**Task brief**
Please look for the string "hyperPad" below and report every line in which it occurs.

= = = =

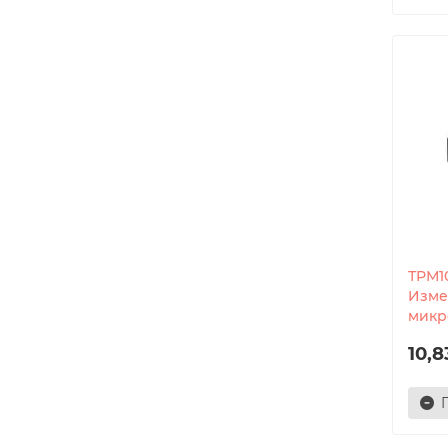
ТРМ1
Изме
микр
10,8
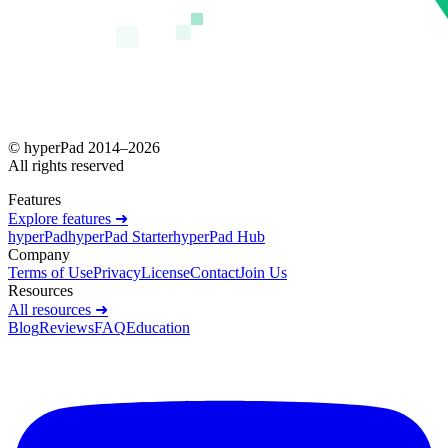
© hyperPad 2014–
2026
All rights reserved
Features
Explore features ➜
hyperPad
hyperPad Starter
hyperPad Hub
Company
Terms of Use
Privacy
License
Contact
Join Us
Resources
All resources ➜
Blog
Reviews
FAQ
Education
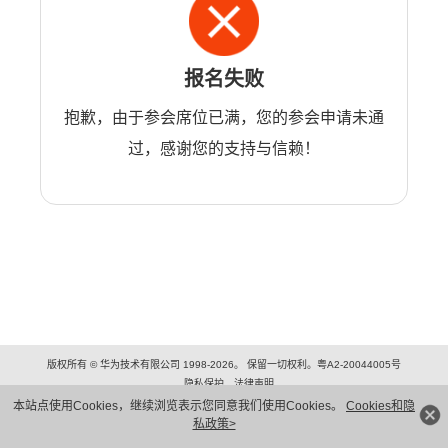
报名失败
抱歉，由于参会席位已满，您的参会申请未通
过，感谢您的支持与信赖！
版权所有 © 华为技术有限公司 1998-2026。 保留一切权利。粤A2-20044005号
隐私保护
法律声明
本站点使用Cookies，继续浏览表示您同意我们使用Cookies。
Cookies和隐
私政策>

= = = =

**Exercise result**
© hyperPad 2014–
hyperPad
hyperPad Starter
hyperPad Hub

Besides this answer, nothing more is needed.